"""

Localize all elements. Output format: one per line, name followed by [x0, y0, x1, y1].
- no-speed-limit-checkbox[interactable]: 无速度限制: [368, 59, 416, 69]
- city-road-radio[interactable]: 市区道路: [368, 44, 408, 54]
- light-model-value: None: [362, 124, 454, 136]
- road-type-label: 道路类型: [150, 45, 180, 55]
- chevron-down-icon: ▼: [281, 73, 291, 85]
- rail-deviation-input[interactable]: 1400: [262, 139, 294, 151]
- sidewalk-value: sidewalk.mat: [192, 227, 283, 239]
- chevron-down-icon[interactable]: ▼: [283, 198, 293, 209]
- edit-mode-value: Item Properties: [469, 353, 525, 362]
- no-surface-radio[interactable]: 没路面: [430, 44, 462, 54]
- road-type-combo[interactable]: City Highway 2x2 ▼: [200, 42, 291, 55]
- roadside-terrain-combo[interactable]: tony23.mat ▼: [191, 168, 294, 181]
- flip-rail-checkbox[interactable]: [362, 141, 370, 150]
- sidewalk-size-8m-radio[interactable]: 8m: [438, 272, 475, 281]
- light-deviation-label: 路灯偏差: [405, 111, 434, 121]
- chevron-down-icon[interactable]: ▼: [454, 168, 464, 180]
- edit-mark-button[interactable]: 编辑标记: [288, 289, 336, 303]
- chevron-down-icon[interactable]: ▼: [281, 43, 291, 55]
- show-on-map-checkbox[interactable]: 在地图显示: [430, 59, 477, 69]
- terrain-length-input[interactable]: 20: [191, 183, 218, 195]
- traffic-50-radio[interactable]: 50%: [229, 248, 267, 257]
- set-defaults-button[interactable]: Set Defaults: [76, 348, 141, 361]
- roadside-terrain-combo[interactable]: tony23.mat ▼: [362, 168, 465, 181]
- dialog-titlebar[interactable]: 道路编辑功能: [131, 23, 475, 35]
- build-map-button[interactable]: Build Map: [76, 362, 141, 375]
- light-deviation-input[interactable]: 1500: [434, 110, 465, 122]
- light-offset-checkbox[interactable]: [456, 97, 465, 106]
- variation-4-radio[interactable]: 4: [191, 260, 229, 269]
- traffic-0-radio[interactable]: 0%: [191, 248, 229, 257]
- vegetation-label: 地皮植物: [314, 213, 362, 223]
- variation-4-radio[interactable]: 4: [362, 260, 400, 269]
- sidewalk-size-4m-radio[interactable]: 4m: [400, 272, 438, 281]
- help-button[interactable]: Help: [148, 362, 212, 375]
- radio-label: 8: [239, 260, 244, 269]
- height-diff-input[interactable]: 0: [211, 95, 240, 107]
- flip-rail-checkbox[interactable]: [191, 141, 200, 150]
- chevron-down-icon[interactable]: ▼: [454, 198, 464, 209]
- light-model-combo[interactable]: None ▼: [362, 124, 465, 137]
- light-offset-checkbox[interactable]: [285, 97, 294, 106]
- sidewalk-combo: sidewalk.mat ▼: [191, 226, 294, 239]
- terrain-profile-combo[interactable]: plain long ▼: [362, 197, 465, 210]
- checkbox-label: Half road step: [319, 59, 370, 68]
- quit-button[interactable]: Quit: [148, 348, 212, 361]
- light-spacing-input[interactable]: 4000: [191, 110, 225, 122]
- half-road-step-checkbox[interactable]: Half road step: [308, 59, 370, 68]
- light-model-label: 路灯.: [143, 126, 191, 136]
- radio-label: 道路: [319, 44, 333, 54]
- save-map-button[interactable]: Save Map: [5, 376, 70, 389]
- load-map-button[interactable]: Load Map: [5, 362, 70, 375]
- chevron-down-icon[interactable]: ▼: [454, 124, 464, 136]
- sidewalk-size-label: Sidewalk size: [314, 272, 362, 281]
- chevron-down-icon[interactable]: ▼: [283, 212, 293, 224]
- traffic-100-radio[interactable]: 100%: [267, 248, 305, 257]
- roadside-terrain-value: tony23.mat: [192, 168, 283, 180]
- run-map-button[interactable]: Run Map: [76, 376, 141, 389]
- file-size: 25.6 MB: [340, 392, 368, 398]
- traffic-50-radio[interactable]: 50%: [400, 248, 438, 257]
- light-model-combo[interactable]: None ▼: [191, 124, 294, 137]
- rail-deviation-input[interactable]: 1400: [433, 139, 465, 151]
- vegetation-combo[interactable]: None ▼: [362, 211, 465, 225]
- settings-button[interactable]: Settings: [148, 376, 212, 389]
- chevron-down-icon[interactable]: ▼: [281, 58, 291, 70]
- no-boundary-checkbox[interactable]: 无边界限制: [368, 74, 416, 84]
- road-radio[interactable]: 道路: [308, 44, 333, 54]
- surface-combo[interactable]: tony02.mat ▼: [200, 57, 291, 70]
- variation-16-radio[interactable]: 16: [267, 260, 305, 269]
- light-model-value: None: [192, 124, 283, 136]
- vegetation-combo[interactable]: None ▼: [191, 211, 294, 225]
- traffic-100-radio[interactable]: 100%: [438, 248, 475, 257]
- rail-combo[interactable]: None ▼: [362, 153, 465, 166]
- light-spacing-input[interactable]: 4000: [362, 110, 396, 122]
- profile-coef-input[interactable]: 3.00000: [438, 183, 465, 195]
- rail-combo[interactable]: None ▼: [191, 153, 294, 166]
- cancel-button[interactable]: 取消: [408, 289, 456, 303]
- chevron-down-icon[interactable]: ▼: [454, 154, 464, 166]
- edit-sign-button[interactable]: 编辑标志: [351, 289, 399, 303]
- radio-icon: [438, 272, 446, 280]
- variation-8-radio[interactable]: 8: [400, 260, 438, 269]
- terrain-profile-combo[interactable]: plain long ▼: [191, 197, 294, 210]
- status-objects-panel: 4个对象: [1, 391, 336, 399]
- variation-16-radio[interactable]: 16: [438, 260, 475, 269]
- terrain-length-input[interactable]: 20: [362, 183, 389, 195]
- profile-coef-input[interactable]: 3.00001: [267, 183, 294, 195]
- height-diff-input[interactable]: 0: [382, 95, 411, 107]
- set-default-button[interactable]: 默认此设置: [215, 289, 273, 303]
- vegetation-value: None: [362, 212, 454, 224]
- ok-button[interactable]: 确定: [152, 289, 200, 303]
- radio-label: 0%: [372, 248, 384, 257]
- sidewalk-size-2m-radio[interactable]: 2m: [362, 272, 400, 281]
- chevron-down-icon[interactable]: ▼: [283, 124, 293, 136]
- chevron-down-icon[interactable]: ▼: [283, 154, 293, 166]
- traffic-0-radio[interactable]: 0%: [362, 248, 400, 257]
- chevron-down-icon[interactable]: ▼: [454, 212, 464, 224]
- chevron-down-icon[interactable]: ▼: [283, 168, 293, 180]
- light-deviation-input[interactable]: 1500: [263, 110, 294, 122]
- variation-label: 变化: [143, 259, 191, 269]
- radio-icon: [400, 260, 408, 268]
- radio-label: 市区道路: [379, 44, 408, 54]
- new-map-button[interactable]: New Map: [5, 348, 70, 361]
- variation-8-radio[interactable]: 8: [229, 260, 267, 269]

"""
"""

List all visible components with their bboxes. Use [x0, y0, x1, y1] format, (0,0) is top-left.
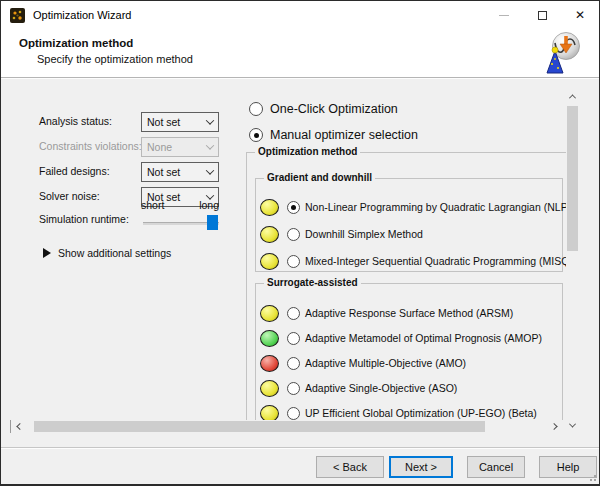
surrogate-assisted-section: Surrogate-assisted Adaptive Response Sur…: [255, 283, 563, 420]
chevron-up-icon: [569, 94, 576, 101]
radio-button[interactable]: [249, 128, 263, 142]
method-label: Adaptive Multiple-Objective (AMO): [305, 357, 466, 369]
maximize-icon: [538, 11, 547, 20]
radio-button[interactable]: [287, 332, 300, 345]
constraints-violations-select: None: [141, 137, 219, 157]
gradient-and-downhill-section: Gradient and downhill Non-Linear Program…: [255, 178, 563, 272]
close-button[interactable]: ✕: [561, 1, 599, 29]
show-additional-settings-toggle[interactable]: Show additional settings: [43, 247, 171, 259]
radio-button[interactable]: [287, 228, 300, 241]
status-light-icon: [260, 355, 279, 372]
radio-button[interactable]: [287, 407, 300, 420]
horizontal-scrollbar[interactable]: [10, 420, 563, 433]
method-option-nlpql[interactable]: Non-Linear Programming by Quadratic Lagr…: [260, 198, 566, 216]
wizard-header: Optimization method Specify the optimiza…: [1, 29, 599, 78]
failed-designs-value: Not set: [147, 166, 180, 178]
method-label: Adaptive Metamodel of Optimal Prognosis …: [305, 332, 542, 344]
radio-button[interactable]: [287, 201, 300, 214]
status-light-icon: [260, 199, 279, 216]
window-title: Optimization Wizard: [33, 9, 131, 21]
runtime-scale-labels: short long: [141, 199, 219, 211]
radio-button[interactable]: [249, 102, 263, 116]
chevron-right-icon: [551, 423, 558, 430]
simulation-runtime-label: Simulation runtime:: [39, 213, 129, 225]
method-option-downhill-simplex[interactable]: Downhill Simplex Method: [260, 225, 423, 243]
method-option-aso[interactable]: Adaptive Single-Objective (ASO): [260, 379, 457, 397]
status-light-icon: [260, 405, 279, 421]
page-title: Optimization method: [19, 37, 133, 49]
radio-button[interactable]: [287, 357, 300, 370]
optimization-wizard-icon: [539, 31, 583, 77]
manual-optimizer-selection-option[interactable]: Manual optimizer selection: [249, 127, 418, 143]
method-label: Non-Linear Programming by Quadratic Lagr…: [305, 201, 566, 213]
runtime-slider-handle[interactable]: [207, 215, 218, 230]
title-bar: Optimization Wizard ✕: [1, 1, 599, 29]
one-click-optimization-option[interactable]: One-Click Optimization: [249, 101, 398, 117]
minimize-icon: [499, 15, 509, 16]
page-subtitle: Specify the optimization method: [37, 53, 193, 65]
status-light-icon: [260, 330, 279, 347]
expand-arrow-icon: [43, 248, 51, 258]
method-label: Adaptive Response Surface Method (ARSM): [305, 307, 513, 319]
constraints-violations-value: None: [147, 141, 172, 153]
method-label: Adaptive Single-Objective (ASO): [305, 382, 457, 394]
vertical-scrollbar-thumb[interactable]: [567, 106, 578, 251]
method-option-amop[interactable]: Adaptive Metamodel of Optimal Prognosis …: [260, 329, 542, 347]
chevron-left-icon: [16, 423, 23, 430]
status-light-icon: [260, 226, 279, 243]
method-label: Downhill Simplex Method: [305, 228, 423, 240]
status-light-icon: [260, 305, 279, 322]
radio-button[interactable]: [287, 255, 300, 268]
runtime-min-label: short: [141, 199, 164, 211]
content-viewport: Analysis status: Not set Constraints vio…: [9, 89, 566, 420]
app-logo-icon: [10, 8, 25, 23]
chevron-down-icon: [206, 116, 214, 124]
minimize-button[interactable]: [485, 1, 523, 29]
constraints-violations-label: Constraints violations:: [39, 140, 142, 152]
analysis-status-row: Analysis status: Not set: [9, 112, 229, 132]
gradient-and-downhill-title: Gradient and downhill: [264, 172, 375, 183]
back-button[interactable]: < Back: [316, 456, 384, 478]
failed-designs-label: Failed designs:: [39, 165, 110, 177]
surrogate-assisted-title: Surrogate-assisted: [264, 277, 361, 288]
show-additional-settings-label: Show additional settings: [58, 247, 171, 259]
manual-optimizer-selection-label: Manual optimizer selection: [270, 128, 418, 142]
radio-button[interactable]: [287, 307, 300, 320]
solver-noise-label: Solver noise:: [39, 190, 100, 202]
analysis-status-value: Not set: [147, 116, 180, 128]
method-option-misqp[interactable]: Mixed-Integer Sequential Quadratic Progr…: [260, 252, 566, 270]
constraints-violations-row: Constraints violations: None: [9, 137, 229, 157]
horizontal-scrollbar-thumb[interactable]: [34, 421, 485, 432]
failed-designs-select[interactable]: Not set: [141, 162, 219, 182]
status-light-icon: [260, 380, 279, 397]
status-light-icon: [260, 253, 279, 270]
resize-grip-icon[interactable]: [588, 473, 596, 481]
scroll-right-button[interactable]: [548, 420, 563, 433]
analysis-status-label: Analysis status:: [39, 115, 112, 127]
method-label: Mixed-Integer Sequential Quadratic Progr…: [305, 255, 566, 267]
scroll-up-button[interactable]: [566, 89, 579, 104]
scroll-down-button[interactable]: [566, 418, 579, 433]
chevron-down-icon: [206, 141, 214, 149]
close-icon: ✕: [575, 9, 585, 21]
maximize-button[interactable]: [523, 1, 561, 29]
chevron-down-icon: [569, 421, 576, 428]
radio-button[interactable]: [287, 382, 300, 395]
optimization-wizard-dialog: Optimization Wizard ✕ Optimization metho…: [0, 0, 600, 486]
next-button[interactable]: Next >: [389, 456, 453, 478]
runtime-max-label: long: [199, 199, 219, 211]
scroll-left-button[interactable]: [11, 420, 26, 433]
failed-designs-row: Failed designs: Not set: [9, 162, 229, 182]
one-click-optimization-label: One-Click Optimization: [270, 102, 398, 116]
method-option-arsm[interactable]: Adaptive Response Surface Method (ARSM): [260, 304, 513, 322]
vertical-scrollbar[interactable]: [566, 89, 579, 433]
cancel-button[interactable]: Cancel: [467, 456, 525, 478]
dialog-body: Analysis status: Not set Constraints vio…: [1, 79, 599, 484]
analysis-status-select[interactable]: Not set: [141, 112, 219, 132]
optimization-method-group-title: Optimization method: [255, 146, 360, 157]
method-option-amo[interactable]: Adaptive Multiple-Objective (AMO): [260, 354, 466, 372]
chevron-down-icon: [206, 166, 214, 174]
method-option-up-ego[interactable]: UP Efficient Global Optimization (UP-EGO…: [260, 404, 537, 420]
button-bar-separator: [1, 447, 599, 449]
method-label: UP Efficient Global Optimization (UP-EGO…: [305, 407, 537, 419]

"""

§ Activity
Find each line in the data above with the word "long", then copy it.

§ Written answer
- terrain-profile-combo[interactable]: plain long ▼: [362, 197, 465, 210]
- terrain-profile-combo[interactable]: plain long ▼: [191, 197, 294, 210]
runtime-scale-labels: short long: [141, 199, 219, 211]
runtime-max-label: long: [199, 199, 219, 211]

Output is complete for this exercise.